傷心ヘタレが異世界無双!?~ユニークスキル【臆病者】って馬鹿にしてる?~
七大冒険者現る!
「「クラーケン!?」」
「はい、沖で見つかったのでもう時間が無いんです!参加してください!」
「あ、嫌です」
「え?」
「だから嫌です」
「えと、何故でしょう?」
「怖いんです。だから避難誘導とかがしたいんです。鋼ランクですしね」
「えぇ……ちょっとハル、良いじゃない。参加しても」
「ちょっとカードを拝見してもよろしいでしょうか?」
「まぁ……はい」
―――――――――――――――――――――――――
名前:ハル
称号:【虎殺し】
スキル:【臆病者】【スラッシュ】【明鏡止水】
ランク:鋼
―――――――――――――――――――――――――
「え、ギガントタイガーキラー?あなた鋼ランクですよね?」
「ええまぁ色々あって……」
「あのギガントタイガーを倒すなんて、やっぱり参加してもらいます!分かりましたね?」
「え、あ、はい……」
お姉さんの押しの強さに負けて結局参加することになってしまった。
「はぁー……嫌だな」
「ハルなら大丈夫だって!あんなに強いもん!」
「でもなぁ……」
僕がぐずっているとガタイのいい人がギルドの奥から現れた。
「よし!討伐隊に参加する奴らは全員集まってくれ」
僕は嫌々言われた通りに行った。
「じぁ作戦を説明する。時間が無いから1度しか言わないぞ。
まず結界魔法が使える奴らは右にいるあの女の所に行ってくれ。後衛と町の保護に回ってもらう。
そして魔法が使えるが結界は張れねぇ奴らは左にいるあの男の所に行ってくれ。中衛に行ってもらう。
そして残ったお前達は船に乗って最前線で戦ってもらう」
「「船ぇ!?」」
全員が驚きの声をあげる。
「あぁ奴は海にいるからな。陸からじゃ届かねぇ」
「……こんなとこ来なきゃ良かった……」
「さぁ!時間はないぞ、急いで準備しろ!」
――港――
港に着くとクラーケンが見えた。
それはもうデカすぎるとしか言いようがなかった。
僕は近くにいた冒険者にこう聞く。
「クラーケンって何ランクなんですか?」
「ん?クラーケンか?あいつはBだな」
「え?Bであれなんですか?」
「お前さては駆け出しだな?少しだけ説明してやろう」
彼の話をまとめるとこうだ。
モンスターのランクはEからSSまであるらしい。Eは最初の町にいたゴブリンなどだ。
SSは魔王ぐらいだ。
そしてランクはCとBの間では大きな差がある。
Cは1人で倒せるが、Bにもなるとこうやって討伐隊を組まなければならないものも多い。

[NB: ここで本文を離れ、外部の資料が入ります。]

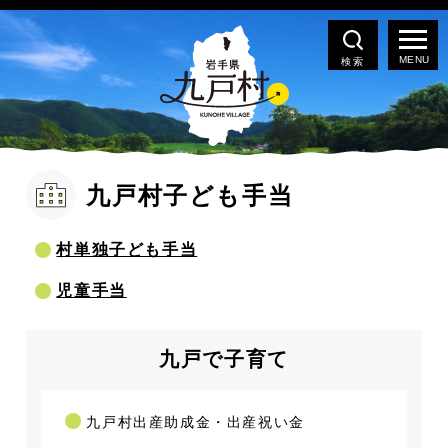
検索
九戸村子ども手当
村単独子ども手当
児童手当
九戸で子育て
九戸村出産助成金・出産祝い金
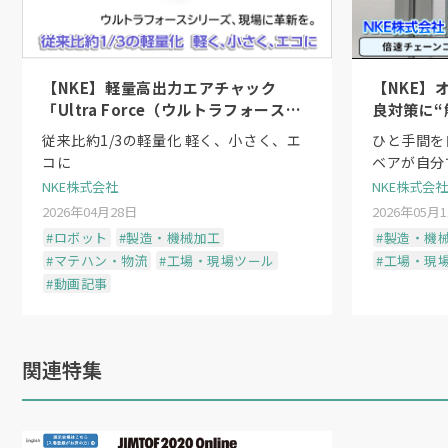
【NKE】軽量高出力エアチャック
【NKE】
「Ultra Force（ウルトラフォース）
良対策に“
シリーズ」〜日本初のシーケンスシリ
従来比約1/3の軽量化 軽く、小さく、エ
ひと手間を
ンダ機構
コに
ベアが自分
NKE株式会社
NKE株式会社
2026年04月28日
2026年05月
#ロボット
#製造・機械加工
#製造・機
#マテハン・物流
#工場・現場ツール
#工場・現
#動画記事
関連特集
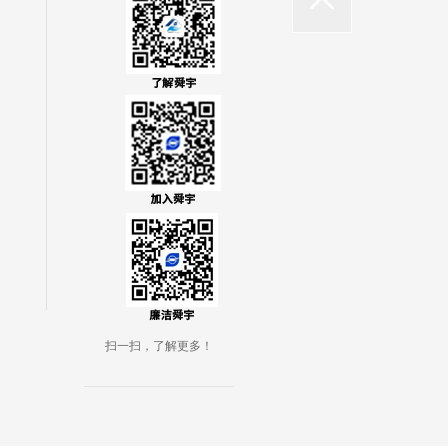
扫一扫，了解更多！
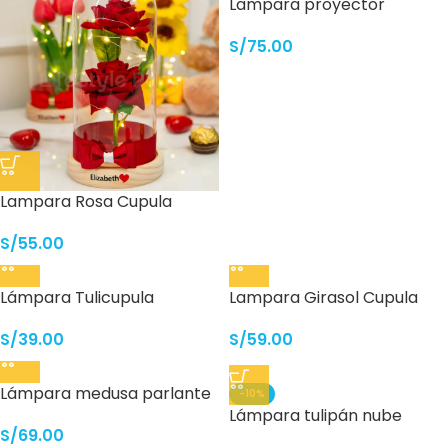
Lampara proyector
astronauta parlante
S/
75.00
bluetooth
Lampara Rosa Cupula
S/
55.00
Lámpara Tulicupula
Lampara Girasol Cupula
S/
39.00
S/
59.00
Lámpara medusa parlante
-10%
bluetooth
Lámpara tulipán nube
S/
69.00
conectada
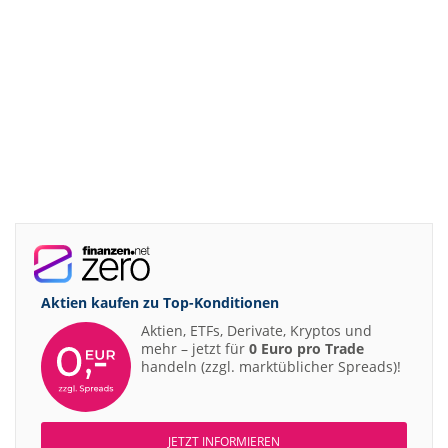
Aktien kaufen zu
Top-Konditionen
Aktien, ETFs, Derivate, Kryptos und
mehr – jetzt für
0 Euro pro Trade
handeln (zzgl. marktüblicher Spreads)!
JETZT INFORMIEREN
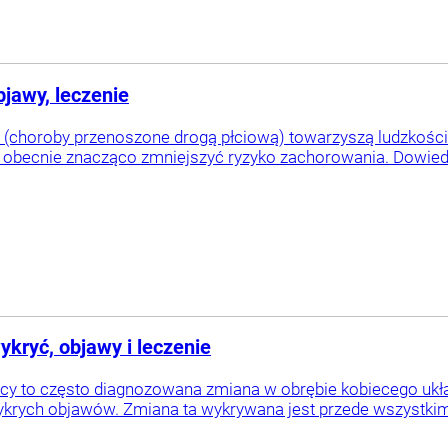
jawy, leczenie
(choroby przenoszone drogą płciową) towarzyszą ludzkości n
 obecnie znacząco zmniejszyć ryzyko zachorowania. Dowied
ykryć, objawy i leczenie
cy to często diagnozowana zmiana w obrębie kobiecego ukła
ykrych objawów. Zmiana ta wykrywana jest przede wszystkim u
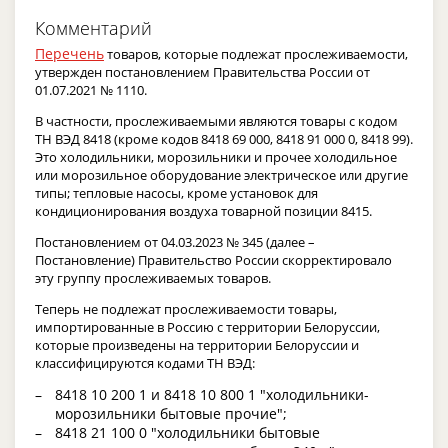
Комментарий
Перечень
товаров, которые подлежат прослеживаемости,
утвержден постановлением Правительства России от
01.07.2021 № 1110.
В частности, прослеживаемыми являются товары с кодом
ТН ВЭД 8418 (кроме кодов 8418 69 000, 8418 91 000 0, 8418 99).
Это холодильники, морозильники и прочее холодильное
или морозильное оборудование электрическое или другие
типы; тепловые насосы, кроме установок для
кондиционирования воздуха товарной позиции 8415.
Постановлением от 04.03.2023 № 345 (далее –
Постановление) Правительство России скорректировало
эту группу прослеживаемых товаров.
Теперь не подлежат прослеживаемости товары,
импортированные в Россию с территории Белоруссии,
которые произведены на территории Белоруссии и
классифицируются кодами ТН ВЭД:
8418 10 200 1 и 8418 10 800 1 "холодильники-
морозильники бытовые прочие";
8418 21 100 0 "холодильники бытовые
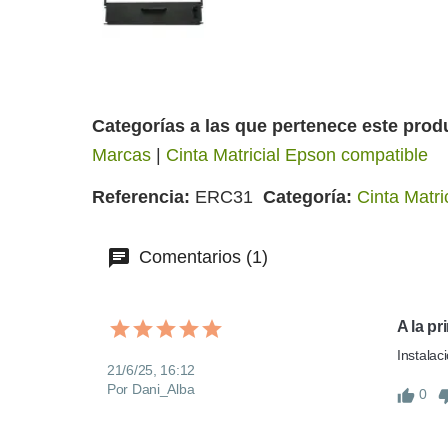
Categorías a las que pertenece este prod
Marcas
|
Cinta Matricial Epson compatible
Referencia
ERC31
Categoría
Cinta Matri
Comentarios (1)
A la pr
Instalac
21/6/25, 16:12
Por Dani_Alba
0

まぁ七大冒険者などは1人でもサクッと倒せるらしいが。
「さぁ来たぞ……お前ら船に乗る準備をしておけ!」
「結界部隊、結界展開!魔法部隊、詠唱開始!突撃部隊、進めぇぇ!!」
「その必要は無い」
隊長が大声で指示を出した直後に声が聞こえた。
「俺に任せておけ」
「あなたは……」
「うおおおお!【鳴雷】だ!」
「七大冒険者だ!」
「【鳴雷】のユウだ!本物だ!」
あれが、七大冒険者……
あれ?前にも誰か七大冒険者に会ったような……気のせいか!
「クラーケンか……」
「暗雲よ一つとなりて地をも砕け」
「【地を砕く雷雲塊】」
ユウがスキルを発動すると空が暗くなり、雲に覆われた。そしてその雲がクラーケンの上で大きな塊を作り、クラーケン目掛けて落ちていった。
クラーケンに雲の塊が落ちると
バリバリバリ!!
と雷の音がし、クラーケンが黒焦げになっていた。
「すげぇ、これが七大冒険者……」
「あんな化け物を一撃で……」
クラーケンが倒されて歓声が上がると思ったがユウが強すぎて全員少し引いているようだ。

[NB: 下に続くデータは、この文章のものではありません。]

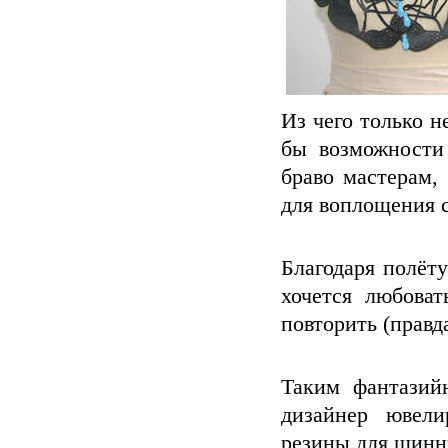
Из чего только 
бы возможности 
браво мастерам,
для воплощения 
Благодаря полёт
хочется любоват
повторить (правд
Таким фантазий
дизайнер ювел
резины для шинн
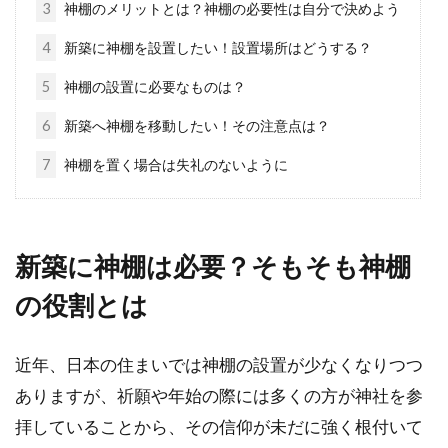
3
神棚のメリットとは？神棚の必要性は自分で決めよう
マンションの駐車場にも種類が！機
4
新築に神棚を設置したい！設置場所はどうする？
械式を選ぶときのポイント
5
神棚の設置に必要なものは？
分譲マンションを検討している場合、選ぶポイ
6
新築へ神棚を移動したい！その注意点は？
ントのひとつにとして「駐車場」にも注目して
7
神棚を置く場合は失礼のないように
みてはいかが...
2LDKのマンションを東京で選ぶなら
新築に神棚は必要？そもそも神棚
住みやすい街で検討しよう
の役割とは
2LDKのマンションを東京で探す場合、住みやす
近年、日本の住まいでは神棚の設置が少なくなりつつ
い街であるかどうかも大事でしょう。2LDK
は、...
ありますが、祈願や年始の際には多くの方が神社を参
拝していることから、その信仰が未だに強く根付いて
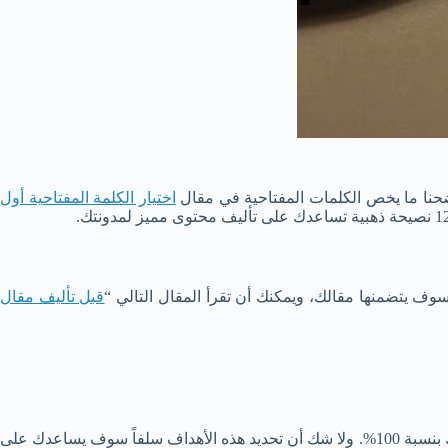
وضحنا ما يخص الكلمات المفتاحية في مقال
اختيار الكلمة المفتاحية أول
ف يتضمنها مقالك، ويمكنك أن تقرأ المقال التالي “
قبل تأليف مقال
ما الفائدة التي سوف تعود على القارئ بعد قراءته لهذا المقال، كذلك ما النتيجة التي سوف تحصل عليها أنت إذا نجحت في تحقيق أهداف مقالك بنسبة 100%. ولا شك أن تحديد هذه الأهداف سلفاً سوف يساعدك على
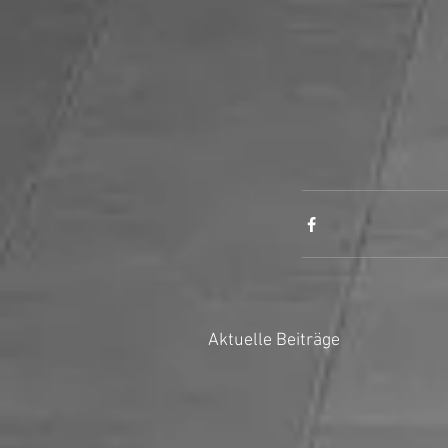
Aktuelle Beiträge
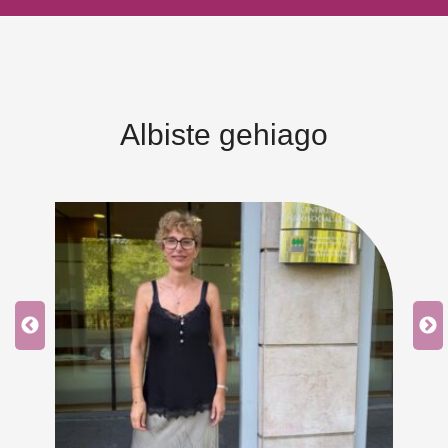
Albiste gehiago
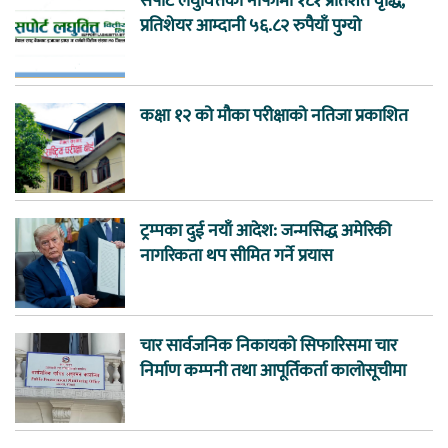
सपोर्ट लघुवित्तको नाफामा १८१ प्रतिशत वृद्धि,
प्रतिशेयर आम्दानी ५६.८२ रुपैयाँ पुग्यो
कक्षा १२ को मौका परीक्षाको नतिजा प्रकाशित
ट्रम्पका दुई नयाँ आदेश: जन्मसिद्ध अमेरिकी
नागरिकता थप सीमित गर्ने प्रयास
चार सार्वजनिक निकायको सिफारिसमा चार
निर्माण कम्पनी तथा आपूर्तिकर्ता कालोसूचीमा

「よし!と、とりあえずクラーケンを回収しに行くぞ。船を出せ」
結局船乗るのかよ。
それから半日ほどクラーケンの回収作業を続けた。何百人がかりでこれだからクラーケンが本当に大きいことがわかる。
「ふぅ……やっと終わったー」
「お疲れ様、ハル」
「あ、レイナ」
「あのユウさんって方凄かったですね。クラーケンを一撃で倒しちゃって」
「うん、みんな逆に引いてたね……」
「やっぱり引かれてたか……」
「「うわっ!!」」
「いつからそこに?」
「んーとついさっきかな」
「ユウさん、でしたよね?」
「ユウでいいよ」
「あ、あのどうやったらそんなに強くなれるんですか?エルフって魔法が得意な種族なんですか?」
エルフだったのか確かに何か耳が長めだなとは思っていたが。
やっぱりエルフと言ったら女エルフだろう。
なぜ異世界に来ての初エルフが男なんだ。
「ざっくり言うと努力だね。才能があっても努力しないと無駄になっちゃうからね」
「なるほど!ありがとうございます!」
ざっくり過ぎるだろ、と思ったがレイナが納得しているので言わないでおいた。
「どうしてこの町に?」
「七大冒険者は世界中の町を代わる代わるに回って助けたりしているんだ」
「七大冒険者ってそんなことしてたんだ」
「それと君、冒険者なりたてなのにギガントタイガー倒したんだって?凄いじゃないか」
「え、なんでそれを……」
「なんでって七大冒険者だからね」
全く答えになっていないがこれ以上聞くと不味い気がするので流しておいた。
「じ、じぁ僕達はこれで……」
「話し相手になってくれてありがとうね、バイバイ」
ユウさんと別れ、僕達はギルドに向かった。
「あの今度こそ冒険者登録したいんですけど」
「あ、そうでしたね。じぁ説明はお仲間さんが既に聞いているので省いて……」
「それでいいの!?」
「説明してあげて下さいね」
お姉さんはスキルMA・RU・NA・GEを使った!
ハルは精神的ダメージを負った!
「じぁこの石版に触れて下さい」
―――――――――――――――――――――――――
名前:レイナ
称号:なし
スキル:【火魔法:初級】【水魔法:初級】【回復魔法:初級】【結界魔法:初級】
ランク:鋼
―――――――――――――――――――――――――
「はい、これで完了です。レイナさんは魔法使いタイプですね」
「ありがとうございました!」
「よし、今日はもう遅いし宿屋に行こうか」
「うん!」
レイナは冒険者登録出来たので何だが浮かれていた。
――宿屋――
「いらっしゃい!」
「こんばんわ」
「あんたたちカップルかい?なら一部屋でいいね?」
おばちゃんがニヤニヤしながらそう言ってくる。
心の奥底に閉まっていた失恋の記憶が蘇る。
「やだなぁ、やめてくださいよ。もちろん2部屋でお願いします」
レイナがメンタルがズタボロになって小さくなっている僕の代わりにそう言ってくれる。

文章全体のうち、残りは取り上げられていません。